Sympathetic Vasoconstriction, ROV, and Sex Differences

Previous work from our group indicates sex may play a role in the ROV responses in the forearm during sympathetic stimulation (3). Specifically, young men exhibited greater sympathetically mediated reductions in ROV during low-intensity contractions but not during moderate to higher intensity contractions, suggestive of greater vasoconstrictive responsiveness that is abolished with increasing exercise intensity. In contrast to what we previously reported in the forearm, our current findings in the leg suggest that the reduction in ROV during acute sympathetic stimulation is similar between young men and women regardless of exercise intensity. Moreover, the magnitude of reduction in ROV (expressed as a relative or absolute change) during sympathetic stimulation did not differ between age groups within each sex. It is important to note that these statistical comparisons and conclusions regarding potential sex-related differences are derived from a relatively small sample size (n = 6–7 for each group), which could contribute to the lack of differences observed within and between groups.

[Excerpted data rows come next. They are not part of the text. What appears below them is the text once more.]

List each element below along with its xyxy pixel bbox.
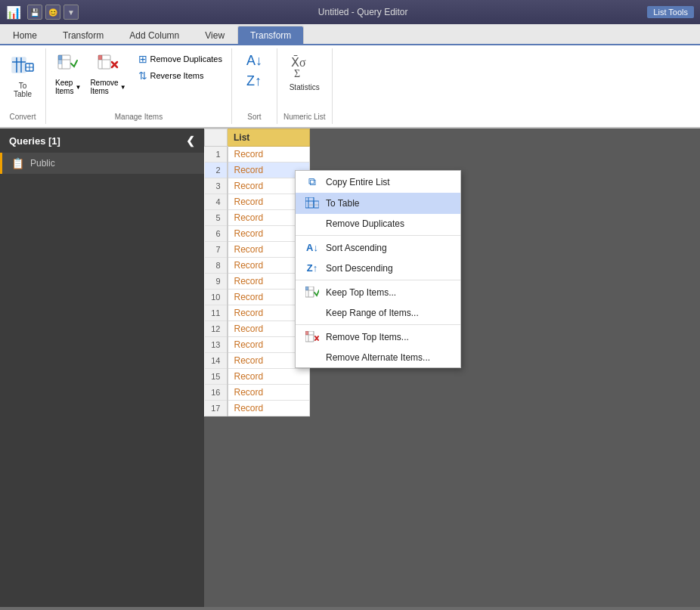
remove-duplicates-icon: ⊞ [138,53,147,65]
keep-items-label: KeepItems [55,79,73,95]
row-number: 1 [205,147,228,163]
statistics-label: Statistics [290,83,320,91]
record-value[interactable]: Record [228,147,310,163]
table-row[interactable]: 7Record [205,242,310,258]
tab-transform-1[interactable]: Transform [50,26,116,44]
sidebar: Queries [1] ❮ 📋 Public [0,129,204,607]
ctx-remove-top-items[interactable]: Remove Top Items... [296,327,460,348]
ctx-sort-desc-icon: Z↑ [305,262,320,274]
sort-asc-icon: A↓ [246,53,262,69]
svg-rect-20 [305,197,314,208]
ctx-sort-asc-label: Sort Ascending [326,243,387,253]
row-number: 6 [205,226,228,242]
to-table-icon [11,53,35,80]
save-button[interactable]: 💾 [27,5,42,20]
reverse-items-button[interactable]: ⇅ Reverse Items [135,68,225,83]
ctx-keep-range[interactable]: Keep Range of Items... [296,303,460,323]
table-row[interactable]: 17Record [205,401,310,416]
keep-items-arrow: ▼ [75,84,81,91]
table-row[interactable]: 9Record [205,274,310,290]
table-row[interactable]: 6Record [205,226,310,242]
ctx-keep-range-label: Keep Range of Items... [326,308,419,318]
remove-items-button[interactable]: RemoveItems ▼ [87,51,129,97]
table-row[interactable]: 14Record [205,353,310,369]
row-number: 5 [205,210,228,226]
ctx-copy-icon: ⧉ [305,175,320,188]
sort-group-label: Sort [247,110,261,121]
ctx-divider-2 [296,280,460,280]
tab-transform-list-tools[interactable]: Transform [237,26,304,44]
row-number: 14 [205,353,228,369]
table-row[interactable]: 13Record [205,337,310,353]
svg-rect-24 [314,201,319,208]
ribbon-group-convert: ToTable Convert [0,48,46,124]
ctx-remove-duplicates[interactable]: Remove Duplicates [296,214,460,234]
sidebar-item-public[interactable]: 📋 Public [0,153,204,174]
table-row[interactable]: 3Record [205,178,310,194]
table-row[interactable]: 11Record [205,305,310,321]
query-icon: 📋 [11,157,24,169]
table-row[interactable]: 10Record [205,290,310,305]
table-row[interactable]: 12Record [205,321,310,337]
remove-duplicates-label: Remove Duplicates [150,54,222,63]
sidebar-header: Queries [1] ❮ [0,129,204,153]
ctx-sort-ascending[interactable]: A↓ Sort Ascending [296,237,460,258]
table-row[interactable]: 1Record [205,147,310,163]
emoji-button[interactable]: 😊 [45,5,60,20]
row-number: 3 [205,178,228,194]
tab-home[interactable]: Home [0,26,50,44]
record-value[interactable]: Record [228,401,310,416]
ctx-divider-1 [296,235,460,236]
reverse-items-icon: ⇅ [138,70,147,82]
ctx-remove-alt-label: Remove Alternate Items... [326,352,430,363]
list-column-header: List [228,129,310,147]
remove-items-label: RemoveItems [90,79,118,95]
keep-items-label-row: KeepItems ▼ [55,79,81,95]
manage-content: KeepItems ▼ RemoveItem [52,51,225,110]
manage-group-label: Manage Items [115,110,163,121]
ctx-keep-top-items[interactable]: Keep Top Items... [296,282,460,303]
context-menu: ⧉ Copy Entire List To Table Remove [295,170,461,368]
tab-add-column[interactable]: Add Column [116,26,192,44]
table-row[interactable]: 16Record [205,385,310,401]
row-number: 8 [205,258,228,274]
ctx-divider-3 [296,324,460,325]
ctx-to-table-icon [305,197,320,209]
record-value[interactable]: Record [228,369,310,385]
table-row[interactable]: 15Record [205,369,310,385]
sidebar-title: Queries [1] [9,135,60,147]
ctx-copy-entire-list[interactable]: ⧉ Copy Entire List [296,171,460,193]
ribbon-group-sort: A↓ Z↑ Sort [232,48,277,124]
sort-descending-button[interactable]: Z↑ [243,72,265,91]
keep-items-icon [57,53,79,79]
manage-small-buttons: ⊞ Remove Duplicates ⇅ Reverse Items [135,51,225,83]
svg-rect-15 [98,55,102,60]
pin-button[interactable]: ▼ [63,5,79,20]
table-row[interactable]: 2Record [205,163,310,178]
svg-text:X̄σ: X̄σ [291,55,306,69]
to-table-button[interactable]: ToTable [6,51,39,100]
table-row[interactable]: 5Record [205,210,310,226]
keep-items-button[interactable]: KeepItems ▼ [52,51,84,97]
table-row[interactable]: 8Record [205,258,310,274]
ctx-remove-dup-label: Remove Duplicates [326,218,404,229]
statistics-icon: X̄σ Σ [291,53,318,82]
ctx-copy-label: Copy Entire List [326,177,390,187]
tab-view[interactable]: View [192,26,237,44]
ribbon-tabs: Home Transform Add Column View Transform [0,24,700,45]
record-value[interactable]: Record [228,385,310,401]
ctx-keep-icon [305,286,320,299]
sidebar-collapse-button[interactable]: ❮ [186,135,195,147]
numeric-group-label: Numeric List [283,110,326,121]
statistics-button[interactable]: X̄σ Σ Statistics [285,51,324,93]
table-row[interactable]: 4Record [205,194,310,210]
remove-duplicates-button[interactable]: ⊞ Remove Duplicates [135,51,225,67]
ctx-sort-asc-icon: A↓ [305,242,320,253]
ctx-sort-descending[interactable]: Z↑ Sort Descending [296,258,460,278]
ctx-to-table[interactable]: To Table [296,193,460,214]
ctx-remove-alternate[interactable]: Remove Alternate Items... [296,348,460,367]
ctx-to-table-label: To Table [326,198,359,209]
list-tools-label: List Tools [647,6,694,18]
sort-ascending-button[interactable]: A↓ [243,51,265,70]
grid-area: List 1Record2Record3Record4Record5Record… [204,129,700,607]
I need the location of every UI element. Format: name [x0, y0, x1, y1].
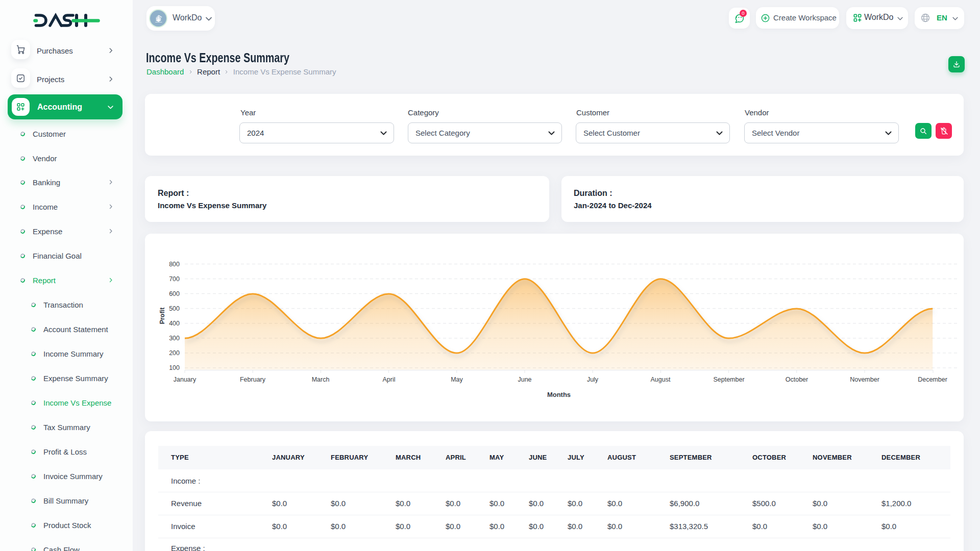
svg-text:January: January	[174, 376, 197, 383]
svg-text:200: 200	[169, 349, 180, 357]
svg-text:November: November	[850, 376, 879, 383]
svg-text:October: October	[786, 376, 808, 383]
svg-text:September: September	[713, 376, 744, 383]
svg-text:July: July	[587, 376, 599, 383]
svg-text:February: February	[240, 376, 266, 383]
svg-text:August: August	[651, 376, 671, 383]
svg-text:March: March	[312, 376, 330, 383]
svg-text:April: April	[382, 376, 395, 383]
svg-text:600: 600	[169, 290, 180, 297]
svg-text:400: 400	[169, 320, 180, 327]
svg-text:December: December	[918, 376, 947, 383]
svg-text:800: 800	[169, 261, 180, 268]
svg-text:Months: Months	[547, 391, 571, 398]
svg-text:700: 700	[169, 276, 180, 283]
svg-text:June: June	[518, 376, 531, 383]
svg-text:Profit: Profit	[159, 307, 166, 324]
svg-text:300: 300	[169, 335, 180, 342]
svg-text:May: May	[451, 376, 463, 383]
svg-text:100: 100	[169, 364, 180, 371]
svg-text:500: 500	[169, 305, 180, 312]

Feedforward Mechanisms to Dynamic Exercise

The capacity to rapidly increase blood flow and vasodilation at the onset of contractions has important implications for the regulation of skeletal muscle blood flow during dynamic exercise. Rapid vasodilation at the onset of exercise contributes to the biphasic nature of exercise hyperemia (46) and presumably facilitates the transition from rest to steady-state dynamic exercise. While it is well documented that vascular tone is altered with aging at rest and during repeated muscle contractions (10, 39), far less is known regarding the dynamics of vasodilation leading up to steady-state dynamic exercise. However, emerging evidence points to age-related impairments in the local control of blood flow in contracting human skeletal muscle occurring as early as the first contraction (2, 3, 5, 16, 20), which is due in part to enhanced α-adrenergic-mediated vasoconstriction and reductions in nitric oxide (NO)-mediated local vasodilation (3). Decreases in NO bioavailability have also been implicated in the blunted transient leg blood flow response to movement-induced hyperemia in older adults (12, 25, 28, 45). Interestingly, the age-related reductions in forearm blood flow during steady-state exercise do not appear to be due to an enhanced sympathetic vasoconstriction (38). This evidence suggests that sympathetically mediated vasoconstriction possibly plays a greater role in the age-related impairments in exercise hyperemia at the very onset of exercise compared with under steady-state conditions. Furthermore, this discrepancy also highlights a knowledge gap related to the vasodilator and vasoconstrictor mechanisms involved in the regulation of muscle blood flow during the transition from rest to steady-state exercise. Although we recently demonstrated the speed (i.e., kinetics) of skeletal muscle blood flow and vasodilation during rhythmic forearm contractions are slower in otherwise healthy aging humans, possibly due to blunted NO signaling (4), the role sympathetic vasoconstriction plays in slowing vasodilator kinetics with age has not been explored.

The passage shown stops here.